# [Task to complete]
In the records below, count the lines that have "chronischen" and answer with the number alone.

# [Dataset]
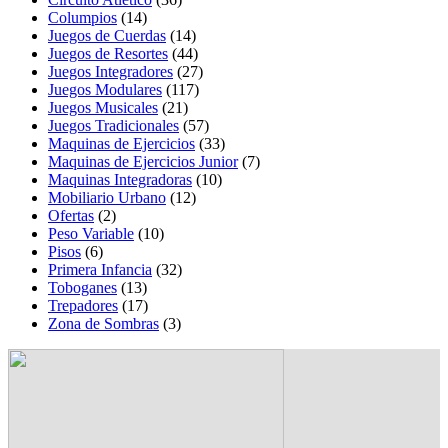
Columpios
(14)
Juegos de Cuerdas
(14)
Juegos de Resortes
(44)
Juegos Integradores
(27)
Juegos Modulares
(117)
Juegos Musicales
(21)
Juegos Tradicionales
(57)
Maquinas de Ejercicios
(33)
Maquinas de Ejercicios Junior
(7)
Maquinas Integradoras
(10)
Mobiliario Urbano
(12)
Ofertas
(2)
Peso Variable
(10)
Pisos
(6)
Primera Infancia
(32)
Toboganes
(13)
Trepadores
(17)
Zona de Sombras
(3)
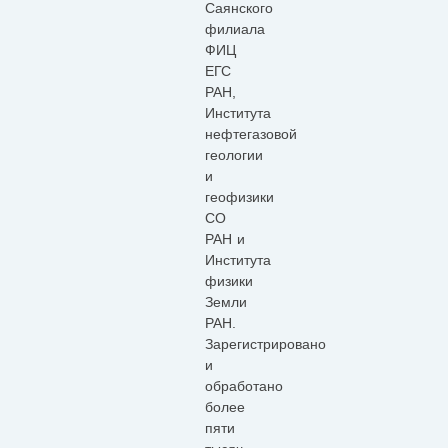
Саянского
филиала
ФИЦ
ЕГС
РАН,
Института
нефтегазовой
геологии
и
геофизики
СО
РАН и
Института
физики
Земли
РАН.
Зарегистрировано
и
обработано
более
пяти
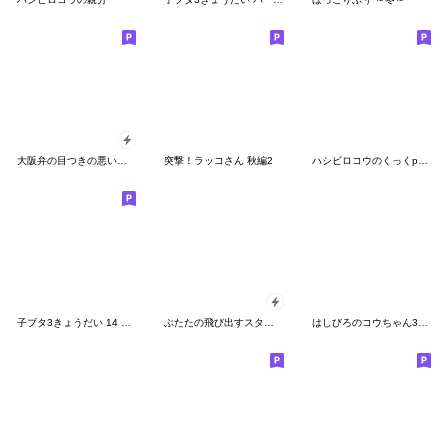
大阪弁の目つきの悪いヒヨコ
突撃！ラッコさん 秋編2
ハシビロコウのくっくpart3
子ブタ3きょうだい 14 日常あるある
ぶたたの飛び出すスタンプ
はしびろのコウちゃん37【３Dの夏】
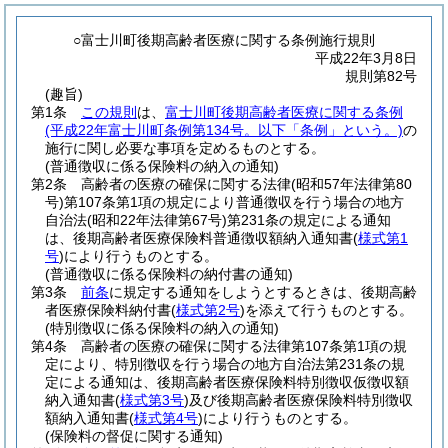
○富士川町後期高齢者医療に関する条例施行規則
平成22年3月8日
規則第82号
(趣旨)
第1条
この規則
は、
富士川町後期高齢者医療に関する条例
(平成22年富士川町条例第134号。以下「条例」という。)
の
施行に関し必要な事項を定めるものとする。
(普通徴収に係る保険料の納入の通知)
第2条
高齢者の医療の確保に関する法律
(昭和57年法律第80
号)
第107条第1項の規定により普通徴収を行う場合の地方
自治法
(昭和22年法律第67号)
第231条の規定による通知
は、後期高齢者医療保険料普通徴収額納入通知書
(
様式第1
号
)
により行うものとする。
(普通徴収に係る保険料の納付書の通知)
第3条
前条
に規定する通知をしようとするときは、後期高齢
者医療保険料納付書
(
様式第2号
)
を添えて行うものとする。
(特別徴収に係る保険料の納入の通知)
第4条
高齢者の医療の確保に関する法律第107条第1項の規
定により、特別徴収を行う場合の地方自治法第231条の規
定による通知は、後期高齢者医療保険料特別徴収仮徴収額
納入通知書
(
様式第3号
)
及び後期高齢者医療保険料特別徴収
額納入通知書
(
様式第4号
)
により行うものとする。
(保険料の督促に関する通知)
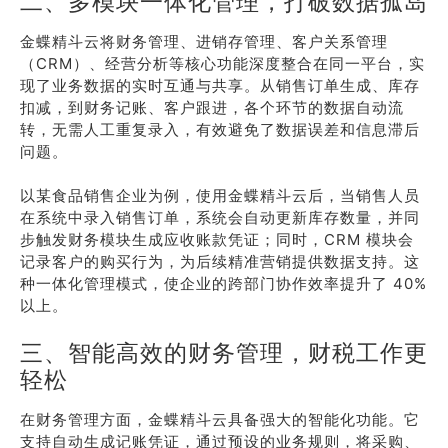
二、多模块一体化管理，打破数据孤岛
金蝶精斗云将财务管理、进销存管理、客户关系管理
（CRM）、经营分析等核心功能深度整合在同一平台，实
现了业务数据的实时互通与共享。从销售订单生成、库存
扣减，到财务记账、客户跟进，各个环节的数据自动流
转，无需人工重复录入，有效避免了数据误差和信息滞后
问题。
以某食品销售企业为例，使用金蝶精斗云后，当销售人员
在系统中录入销售订单，系统会自动更新库存数量，并同
步触发财务模块生成应收账款凭证；同时，CRM 模块会
记录客户的购买行为，为后续精准营销提供数据支持。这
种一体化管理模式，使企业的跨部门协作效率提升了 40%
以上。
三、智能高效的财务管理，财税工作更
轻松
在财务管理方面，金蝶精斗云具备强大的智能化功能。它
支持自动生成记账凭证，通过预设的业务规则，将采购、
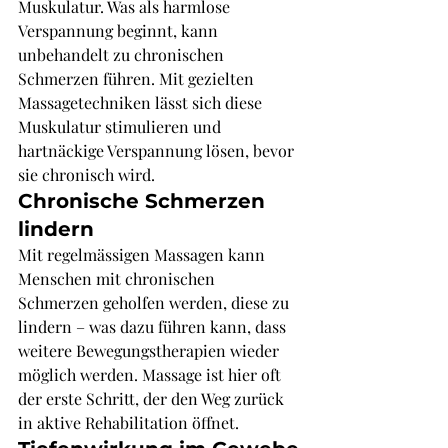
Muskulatur. Was als harmlose 
Verspannung beginnt, kann 
unbehandelt zu chronischen 
Schmerzen führen. Mit gezielten 
Massagetechniken lässt sich diese 
Muskulatur stimulieren und 
hartnäckige Verspannung lösen, bevor 
sie chronisch wird.
Chronische Schmerzen 
lindern
Mit regelmässigen Massagen kann 
Menschen mit chronischen 
Schmerzen geholfen werden, diese zu 
lindern – was dazu führen kann, dass 
weitere Bewegungstherapien wieder 
möglich werden. Massage ist hier oft 
der erste Schritt, der den Weg zurück 
in aktive Rehabilitation öffnet.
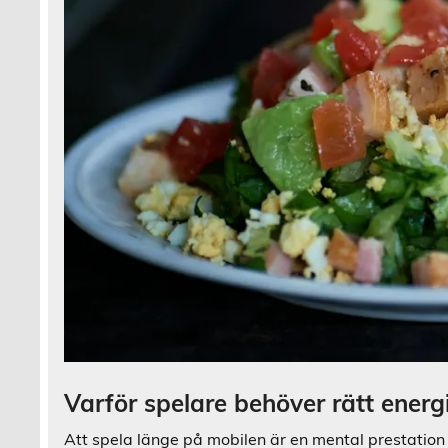
Varför spelare behöver rätt energ
Att spela länge på mobilen är en mental prestation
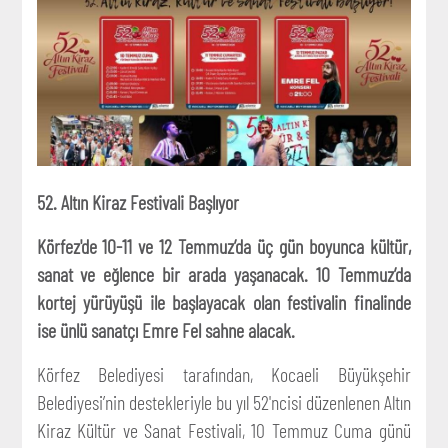
52. Altın Kiraz Festivali Başlıyor
Körfez'de 10-11 ve 12 Temmuz’da üç gün boyunca kültür,
sanat ve eğlence bir arada yaşanacak. 10 Temmuz’da
kortej yürüyüşü ile başlayacak olan festivalin finalinde
ise ünlü sanatçı Emre Fel sahne alacak.
Körfez Belediyesi tarafından, Kocaeli Büyükşehir
Belediyesi’nin destekleriyle bu yıl 52'ncisi düzenlenen Altın
Kiraz Kültür ve Sanat Festivali, 10 Temmuz Cuma günü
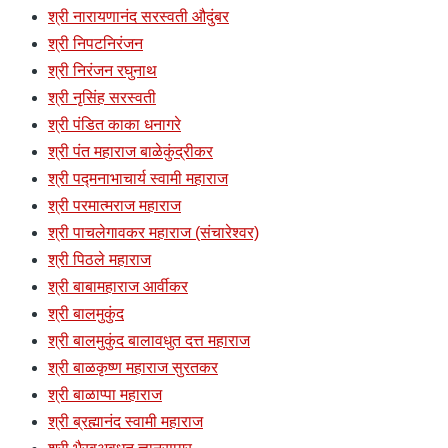
श्री नारायणानंद सरस्वती औदुंबर
श्री निपटनिरंजन
श्री निरंजन रघुनाथ
श्री नृसिंह सरस्वती
श्री पंडित काका धनागरे
श्री पंत महाराज बाळेकुंद्रीकर
श्री पद्मनाभाचार्य स्वामी महाराज
श्री परमात्मराज महाराज
श्री पाचलेगावकर महाराज (संचारेश्वर)
श्री पिठले महाराज
श्री बाबामहाराज आर्वीकर
श्री बालमुकुंद
श्री बालमुकुंद बालावधुत दत्त महाराज
श्री बाळकृष्ण महाराज सुरतकर
श्री बाळाप्पा महाराज
श्री ब्रह्मानंद स्वामी महाराज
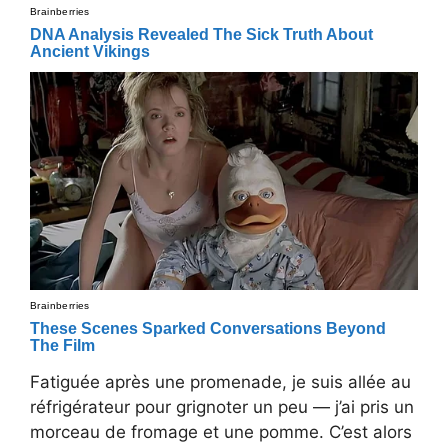
Fatiguée après une promenade, je suis allée au
réfrigérateur pour grignoter un peu — j’ai pris un
morceau de fromage et une pomme. C’est alors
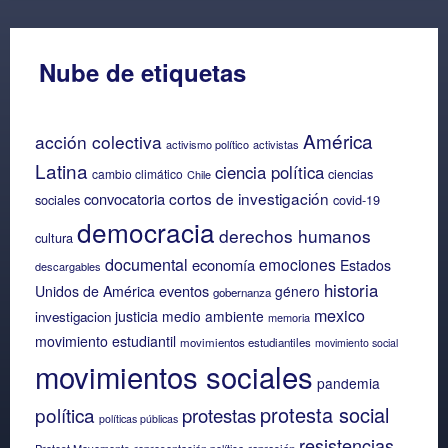
Nube de etiquetas
América
acción colectiva
activismo político
activistas
Latina
ciencia política
ciencias
cambio climático
Chile
cortos de investigación
convocatoria
sociales
covid-19
democracia
derechos humanos
cultura
documental
emociones
economía
Estados
descargables
historia
eventos
Unidos de América
género
gobernanza
mexico
justicia
medio ambiente
investigacion
memoria
movimiento estudiantil
movimientos estudiantiles
movimiento social
movimientos sociales
pandemia
protesta social
política
protestas
políticas públicas
resistencias
Protest Movements
representación política
represión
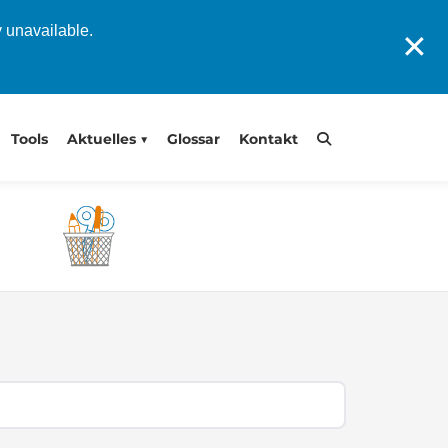
y unavailable.
✕
Tools
Aktuelles
Glossar
Kontakt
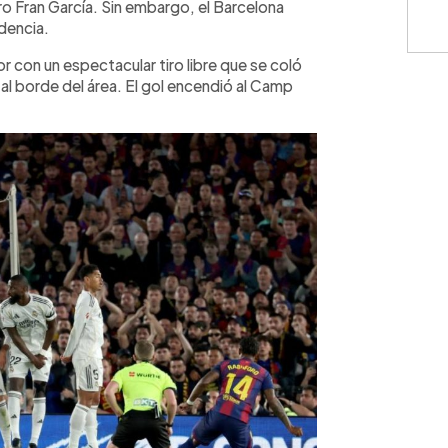
ro Fran García. Sin embargo, el Barcelona
dencia.
r con un espectacular tiro libre que se coló
s al borde del área. El gol encendió al Camp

# [Your response]
2